Reading Picture Books with Children

Reading Picture Books with ChildrenReading Picture Books with Children: How to Shake Up Storytime and Get Kids Talking About What They See, by Megan Dowd Lambert.  Published by Charlesbridge in 2015.  176 pp.

Part of the appeal of Reading Picture Books with Children by Megan Dowd Lambert is its celebration of the “thingness” of the book, or, put another way, of the book as an object that engages the senses.  She begins this deep dive into the book object by calling out aspects of the book with notes in a handwritten-like script, pointing out the gutter, the smyth-sewn binding, the metatextual content, etc. All of this information is just a prelude to a revelation of Lambert’s Whole Book Approach from its inception, to its early workshops, to its inclusion in curricula up to and including the creation of this book. The cover is blatant—you should read picture books with children, not to them. There’s a difference and Lambert tells you how to explore and implement that difference to communicate the Whole Book to the whole child.

It’s not an overstatement to say that a close reading and doing of the strategies outlined in this book will change the way you use picture books. Lambert’s detailed analysis examines every aspect and step of sharing a book and does this in a way that seems not only possible but imperative. The dustjacket, the cover, the endpapers, typography, etc., can all be invitations to not only engage with the book but to listen to children communicate their perceptions and observations, making the experience richer for all.

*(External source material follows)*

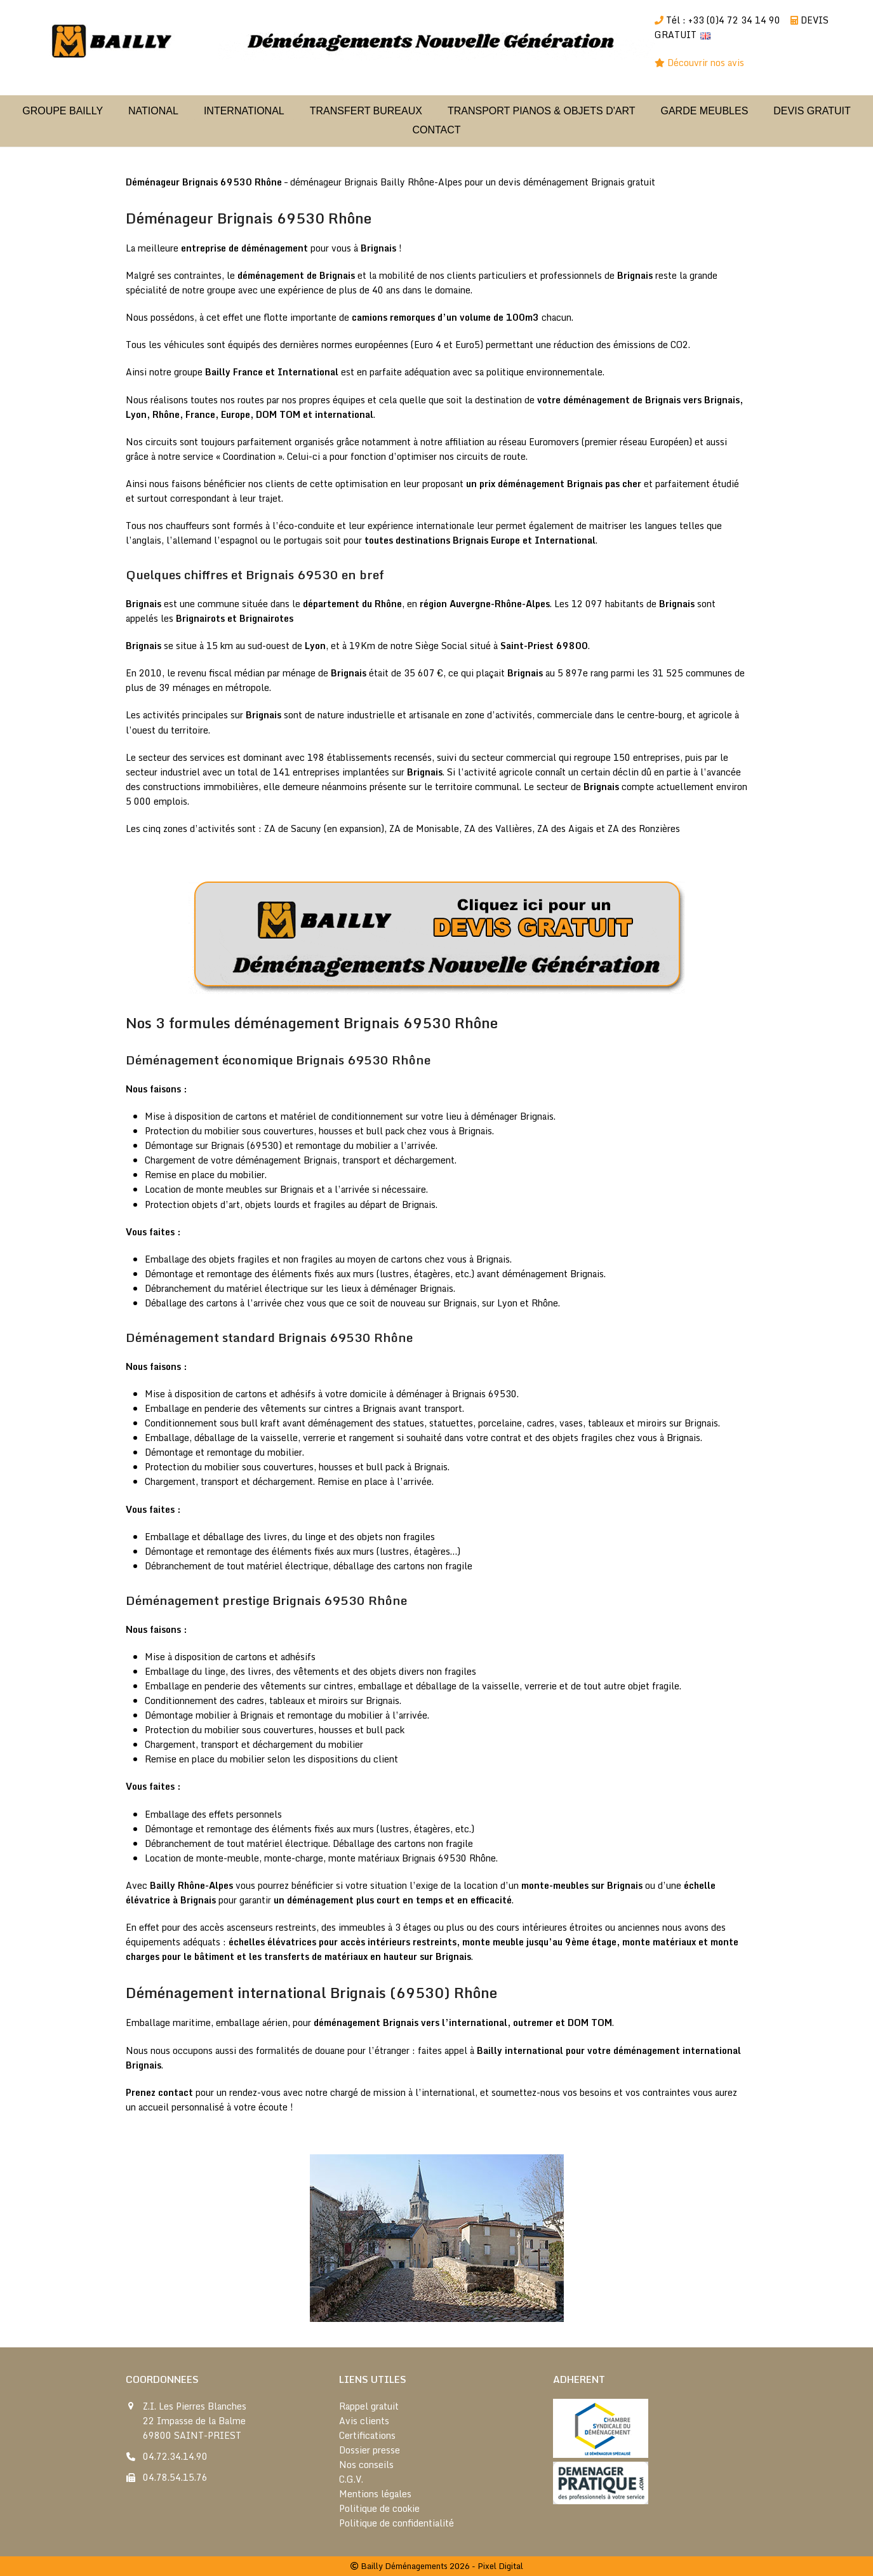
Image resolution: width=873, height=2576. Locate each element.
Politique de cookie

Yet the Whole Book Approach is not about dissection, it’s about a fuller understanding. Lambert talks about devoting time and space to nurturing visual intelligence. A book about picture books must have ample illustrations and, while more pictures would have been welcome, the reader is given enough visual information to convey the point. A picture of a flamingo also looks like the side of an elephant’s head, suggests a particularly visually astute child. Lambert doesn’t shy away from often noting observations made by children that had eluded her for hundreds (even thousands, she once suggests) of readings.

If nothing else, Lambert notes that the Whole Book Approach prevents the picture-book sharer from lapsing into crowd control mode. When you take the time to really look and experience all the aspects of a picture book, all the participants become wholly engaged and isn’t that the endgame everyone wants? And if it has beautiful endpapers that provide clues to the story, all the better.